So when former veteran Cardinals defensive lineman Darnell Dockett finally met Boone, his new 49ers teammate who had been training on his own this offseason, the atmosphere was a tad tense.
Dockett said he lightened the mood with a joke: “I asked if he was retiring.”
By this point, it wouldn’t have been a surprise if Boone had said yes. (For the record, according to Dockett, Boone said “Nah.”). Four prominent 49ers stepped away from the game since March, decisions that ranged from “probable occurrence” in the case of Justin Smith to “this-has-to-be-a-joke astonishment” when it came to Chris Borland.
The retirements have punctuated a rotten-news offseason in San Francisco, one in which the team not only lost most of its coaching staff but also a dozen players – either through retirement, free agency, trade or release – who started six or more games last season.

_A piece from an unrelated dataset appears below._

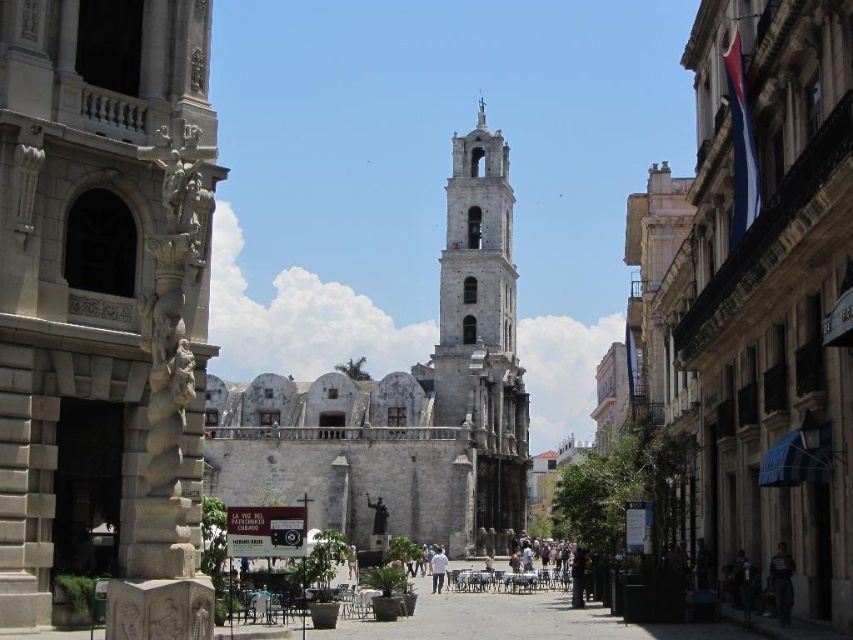 You are a tourist standing in front of the stone church at center and the dark gray fabric jacket at lower right. Which object is taller?

The stone church at center is taller than the dark gray fabric jacket at lower right.

Consider the image. You are a tourist in Havana, Cuba, and you see the Cuban flag on the right. There is a point marked at coordinates (x=88, y=276). What does this point indicate?

The point at coordinates (x=88, y=276) marks the location of the stone church at center.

The reaction in some circles has been that this must somehow be an aftershock of the decision to part ways with coach Jim Harbaugh in December. That is, the players feel lost and adrift without Harbaugh and don’t like his replacement, Jim Tomsula.
That’s not accurate. If anything, the average 49ers player probably would rather go to work for the congenial Tomsula than the intense and ever-pressing Harbaugh. Boone, for instance, recently said that after playing under Harbaugh a while “you just want to kick his (butt).”
No, it’s hard to wrap the 49ers’ retirement trend with a nice, pretty bow.
Smith and inside linebacker Patrick Willis retired, they said, because their bodies no longer would perform to their expectations. Smith had contemplated it in previous seasons.
Borland and Anthony Davis worried about concussions. Borland, 24, said he was concerned the impact a football career would have on his brain. Davis, 25, suffered a concussion in November that obviously opened his eyes to the effects of head trauma.
He didn’t miss a start in his first four seasons. His fifth season, however, was a disaster for him physically as hamstring, knee and head injuries knocked him out of all or some of 11 games.
If there are themes to all the retirements, the first is probably a mundane one: Football is a rough sport.
The 49ers went deep into the playoffs the previous three years and did so with a demanding, driving coach. It took a physical and mental toll on the players, perhaps more than anyone realized.
Another theme: Once one player retires unexpectedly, it opens the door, or removes the taboo, for another to do the same.
A similar phenomenon happened to the 49ers in 2010 – another decidedly tough season in Santa Clara – when running back Glen Coffee suddenly quit the team. A few days later, defensive lineman Kentwan Balmer essentially did the same, triggering a trade to the Seahawks.
A final reason: Super Bowl expectations aren’t as rampant in the locker room as they were a year ago when the 49ers felt they were on the cusp of a championship.
If they were, it’s hard to imagine Smith retiring with a year left on his contract and his skill level – compared to the average defensive lineman – still high. Same goes for Willis.
Running back Frank Gore, meanwhile, chose Indianapolis in free agency over the team with which he had spent the past decade. Money was a factor, for sure. But so was this: Gore felt he had a better shot at a championship playing with Andrew Luck and the Colts than he did the 49ers.
Of course, not every 49ers player feels the window has slammed shut.
Both Dockett and receiver Anquan Boldin, for instance, spoke confidently about the team’s talent and prospects in recent days. Both are multiyear veterans who command respect, and their words and tone underscored the point they were making: Just because leaders have left the team doesn’t mean the 49ers lack leadership.
Said Boldin: “If you’re not playing to win a championship, then you don’t need to be in this locker room.”